Eventually we all run into a situation that makes us cringe: the users want to design their own reports. If this were something as simple as giving users a color picker and some visual layout tools, that would be one thing. Most of the time it’s more complex. Business users know their problem domain very well; they want to be able to view widget sales for the last three quarters broken up by sales person, location, and four other factors that you couldn’t possibly dream of, but you know you have the data for. What are the best options? How do you get the job done?
It’s no secret that I’m a fan of dynamic SQL and when you’re building ad hoc reports, dynamic SQL can be the quickest way to get the job done. For those of you unfamiliar with the term, dynamic SQL is SQL that has been built in the database in response to inputs from some outside source. Dynamic SQL is frequently used to respond to two separate code paths. For example:
IF @SearchDate < DATEADD(yyyy, -10, GETDATE())
SET @sql = @sql + 'FROM Archive.SalesOrderHeader';
SET @sql = @sql + 'FROM Sales.SalesOrderHeader' ;
Depending on the age of the data, the code will read from one of two tables. The idea, of course, is to keep our implementation invisible from the user. This doesn’t tell us how we can use dynamic SQL to respond to ad hoc queries from users.
In order to use dynamic SQL to respond to user reports, the features must meet some pretty strict requirements – we need to be able to base all of our ad hoc reports on a stable core query. “Stable core query” is just my way of saying “all of these reports join to the same base set of tables.” This makes it easy to dynamically add join conditions to the end of the
FROM clause. In effect, we’re just shoving strings together in the database to get data back to the users.
Unfortunately, dynamic SQL doesn’t always produce the best results. It’s difficult to build true ad hoc querying capacity with dynamic SQL. Users can be given a reasonable facsimile of dynamic SQL by providing many canned choices, but creating this SQL may be time consuming, error prone, and ultimately it can become difficult to maintain. The more options that users have, the more complex the T-SQL becomes. Clearly this pattern doesn’t work for large applications.
Lucene and SOLR
Apache Lucene is an open source search engine written in Java. SOLR adds functionality like document indexing (PDF, Word documents, etc), database integration, geospatial search, and faceted search. Both of these products are free and scale independently of SQL Server. Another benefit is that Lucene and SOLR can be fed documents to index in many formats – XML, JSON, PDF, or Word docs are all acceptable. Developers merely have to point the documents at SOLR and they will be indexed.

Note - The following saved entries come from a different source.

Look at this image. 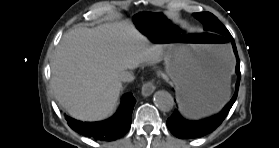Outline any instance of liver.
<instances>
[{"instance_id":"liver-1","label":"liver","mask_w":279,"mask_h":148,"mask_svg":"<svg viewBox=\"0 0 279 148\" xmlns=\"http://www.w3.org/2000/svg\"><path fill=\"white\" fill-rule=\"evenodd\" d=\"M152 44L129 20L78 27L63 35L51 62V87L59 104L83 121L107 118L122 88L119 75L161 60Z\"/></svg>"}]
</instances>
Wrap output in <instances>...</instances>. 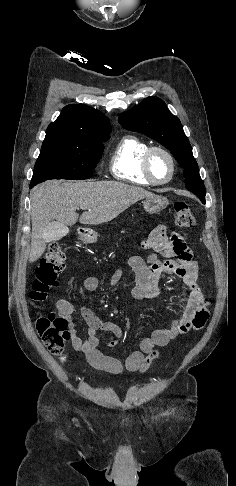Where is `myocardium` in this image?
Instances as JSON below:
<instances>
[{
	"mask_svg": "<svg viewBox=\"0 0 236 486\" xmlns=\"http://www.w3.org/2000/svg\"><path fill=\"white\" fill-rule=\"evenodd\" d=\"M156 152H159V153H162L163 155H165L166 158L168 159L169 163H170V168H171L170 174H169L168 178H166L165 180L155 179L154 176L151 173V170H150V160H151L152 155ZM175 172H176V163H175L174 157L167 149H165L163 147H159V146H150L145 151V153L142 157V173L150 184H152V185H165L173 179Z\"/></svg>",
	"mask_w": 236,
	"mask_h": 486,
	"instance_id": "myocardium-1",
	"label": "myocardium"
}]
</instances>
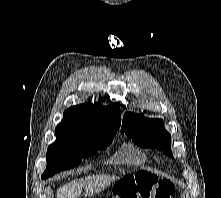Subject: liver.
Instances as JSON below:
<instances>
[{"label":"liver","instance_id":"1","mask_svg":"<svg viewBox=\"0 0 221 198\" xmlns=\"http://www.w3.org/2000/svg\"><path fill=\"white\" fill-rule=\"evenodd\" d=\"M117 178L115 175L98 174L73 180L57 190L56 198H78L82 189L85 190L86 197H91L110 186Z\"/></svg>","mask_w":221,"mask_h":198}]
</instances>
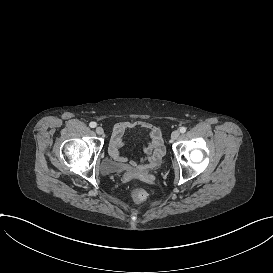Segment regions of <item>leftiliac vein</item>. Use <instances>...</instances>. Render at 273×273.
Returning <instances> with one entry per match:
<instances>
[{"label": "left iliac vein", "mask_w": 273, "mask_h": 273, "mask_svg": "<svg viewBox=\"0 0 273 273\" xmlns=\"http://www.w3.org/2000/svg\"><path fill=\"white\" fill-rule=\"evenodd\" d=\"M179 136H180V132H179L178 130H174V131L172 132L171 137H172L173 140L178 139Z\"/></svg>", "instance_id": "1"}]
</instances>
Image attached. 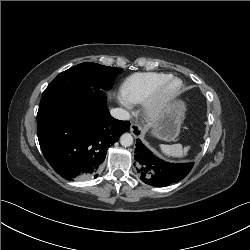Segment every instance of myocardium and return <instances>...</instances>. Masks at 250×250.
I'll return each mask as SVG.
<instances>
[{
    "label": "myocardium",
    "instance_id": "myocardium-1",
    "mask_svg": "<svg viewBox=\"0 0 250 250\" xmlns=\"http://www.w3.org/2000/svg\"><path fill=\"white\" fill-rule=\"evenodd\" d=\"M173 83H177L175 88H171ZM182 87L181 79L173 76L159 83L143 102L146 118L151 121L159 120L170 104L179 96Z\"/></svg>",
    "mask_w": 250,
    "mask_h": 250
}]
</instances>
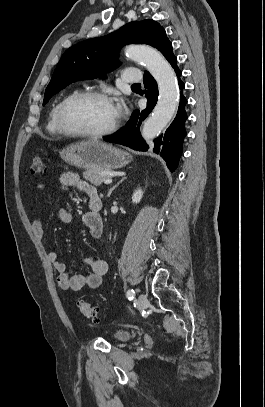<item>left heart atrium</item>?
<instances>
[{
  "label": "left heart atrium",
  "instance_id": "1",
  "mask_svg": "<svg viewBox=\"0 0 265 407\" xmlns=\"http://www.w3.org/2000/svg\"><path fill=\"white\" fill-rule=\"evenodd\" d=\"M113 107H114V110H115L116 115H117V116L120 115L121 112H122V109H123L122 103H121V102H117V103L113 104Z\"/></svg>",
  "mask_w": 265,
  "mask_h": 407
}]
</instances>
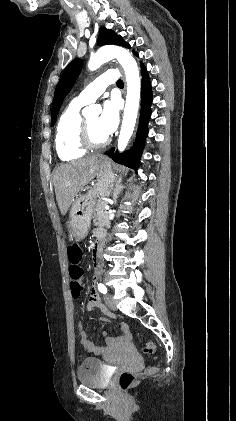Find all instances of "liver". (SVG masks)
<instances>
[{"mask_svg":"<svg viewBox=\"0 0 236 421\" xmlns=\"http://www.w3.org/2000/svg\"><path fill=\"white\" fill-rule=\"evenodd\" d=\"M97 168V156L79 158L76 162H66L54 168L53 182L61 215H66L77 192L96 176Z\"/></svg>","mask_w":236,"mask_h":421,"instance_id":"6515ba94","label":"liver"}]
</instances>
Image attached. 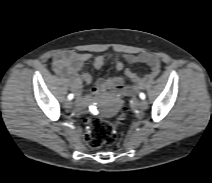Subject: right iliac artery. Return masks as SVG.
<instances>
[{"instance_id":"82829eb1","label":"right iliac artery","mask_w":212,"mask_h":183,"mask_svg":"<svg viewBox=\"0 0 212 183\" xmlns=\"http://www.w3.org/2000/svg\"><path fill=\"white\" fill-rule=\"evenodd\" d=\"M73 98H74V95H73V94H69V95H68V99H69V100H71V99H73Z\"/></svg>"}]
</instances>
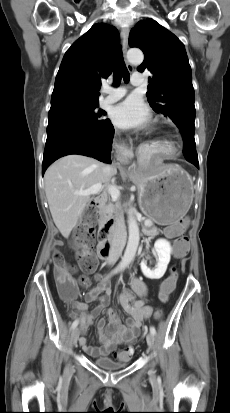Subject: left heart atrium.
Returning <instances> with one entry per match:
<instances>
[{
    "label": "left heart atrium",
    "mask_w": 230,
    "mask_h": 413,
    "mask_svg": "<svg viewBox=\"0 0 230 413\" xmlns=\"http://www.w3.org/2000/svg\"><path fill=\"white\" fill-rule=\"evenodd\" d=\"M111 119L120 129H143L149 123L150 115L140 99L131 97L113 108Z\"/></svg>",
    "instance_id": "1"
}]
</instances>
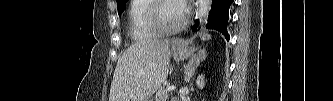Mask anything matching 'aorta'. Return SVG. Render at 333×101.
<instances>
[{
  "mask_svg": "<svg viewBox=\"0 0 333 101\" xmlns=\"http://www.w3.org/2000/svg\"><path fill=\"white\" fill-rule=\"evenodd\" d=\"M211 4H212L211 0L198 1V18L200 22L207 18L211 8Z\"/></svg>",
  "mask_w": 333,
  "mask_h": 101,
  "instance_id": "762f6f07",
  "label": "aorta"
}]
</instances>
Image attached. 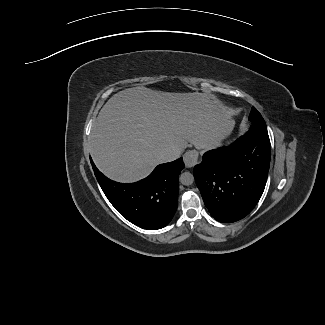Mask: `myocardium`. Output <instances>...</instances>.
Masks as SVG:
<instances>
[{"label": "myocardium", "instance_id": "1", "mask_svg": "<svg viewBox=\"0 0 325 325\" xmlns=\"http://www.w3.org/2000/svg\"><path fill=\"white\" fill-rule=\"evenodd\" d=\"M229 133L228 126L217 127L212 133L211 140L215 145L220 144L222 139Z\"/></svg>", "mask_w": 325, "mask_h": 325}]
</instances>
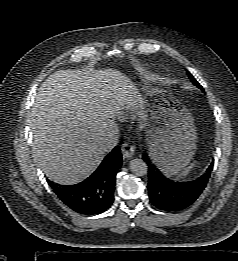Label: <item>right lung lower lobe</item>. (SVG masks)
Masks as SVG:
<instances>
[{
	"instance_id": "obj_1",
	"label": "right lung lower lobe",
	"mask_w": 238,
	"mask_h": 261,
	"mask_svg": "<svg viewBox=\"0 0 238 261\" xmlns=\"http://www.w3.org/2000/svg\"><path fill=\"white\" fill-rule=\"evenodd\" d=\"M121 165L122 155L116 146L84 181L69 186L47 181L59 199L75 212L99 214L106 211L114 201L116 173Z\"/></svg>"
}]
</instances>
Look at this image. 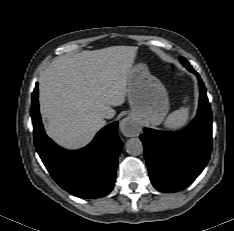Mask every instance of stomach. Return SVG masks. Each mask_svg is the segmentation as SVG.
Masks as SVG:
<instances>
[{"instance_id": "1", "label": "stomach", "mask_w": 234, "mask_h": 231, "mask_svg": "<svg viewBox=\"0 0 234 231\" xmlns=\"http://www.w3.org/2000/svg\"><path fill=\"white\" fill-rule=\"evenodd\" d=\"M126 92L135 120L156 125L168 113V93L164 85L150 74L146 64L138 63L130 67Z\"/></svg>"}]
</instances>
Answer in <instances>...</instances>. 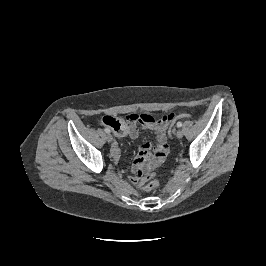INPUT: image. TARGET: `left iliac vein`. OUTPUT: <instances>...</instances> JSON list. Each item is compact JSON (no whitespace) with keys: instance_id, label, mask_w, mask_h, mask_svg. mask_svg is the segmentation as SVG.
<instances>
[{"instance_id":"left-iliac-vein-1","label":"left iliac vein","mask_w":266,"mask_h":266,"mask_svg":"<svg viewBox=\"0 0 266 266\" xmlns=\"http://www.w3.org/2000/svg\"><path fill=\"white\" fill-rule=\"evenodd\" d=\"M176 137L179 139L183 137V132L180 129L176 131Z\"/></svg>"}]
</instances>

If you think this sounds an awful lot like full text search, you’d be right. Lucene and SOLR share a lot with SQL Server’s full text search feature. One of the big differences is that they exist outside of the database. Another difference is that you can query SOLR directly and return all of the fields that you want without having to read from tables in a database.
What’s more, SOLR has a very fluent search syntax making it possible to many types of complex queries. SOLR’s rich syntax makes it very easy to construct complex queries according to user needs without having to worry about writing SQL that can perform the underlying search. Finding sales data for the third quarter of the last five years where the sale contained headphones would look like this:
items_sold:headphones sale_date:[NOW-5YEARS/DAY TO *] quarter:3. It’s certainly not something that business users could write, but neither is SQL.
I’m not a huge fan of OLAP databases because I fear all things I don’t understand.
Okay, that last paragraph is a lie. SQL Server Analysis Services is a fantastic way to build crazy reports, the likes of which the world has never seen. I hadn’t even thought of this mechanism until I talked with a client recently and they told me what they were doing to deliver ad hoc reporting. New or modified data is marked with a timestamp. The data is periodically fed into an Analysis Service cube, right now this is once a day. The users get ad hoc reporting capabilities through the cube. The data currently isn’t real time enough, but the cube processing is fast enough on the current hardware that the frequency could be increased dramatically.
Here’s the best part: many different tools can be pointed at the cube to make this happen. Right now, users are generating reports with Excel and pivot tables, but nothing says that additional front ends can’t be stood up. Excel, Power Pivot, and SQL Server Reporting Services all make it easy for users to create their own reports and get to data in ways that the business can use.
What’s Your Secret?
There are as many ways to implement ad hoc reporting as there are developers implementing it. What are some of the ways that you’ve seen ad hoc reporting implemented. Sound off in the comments.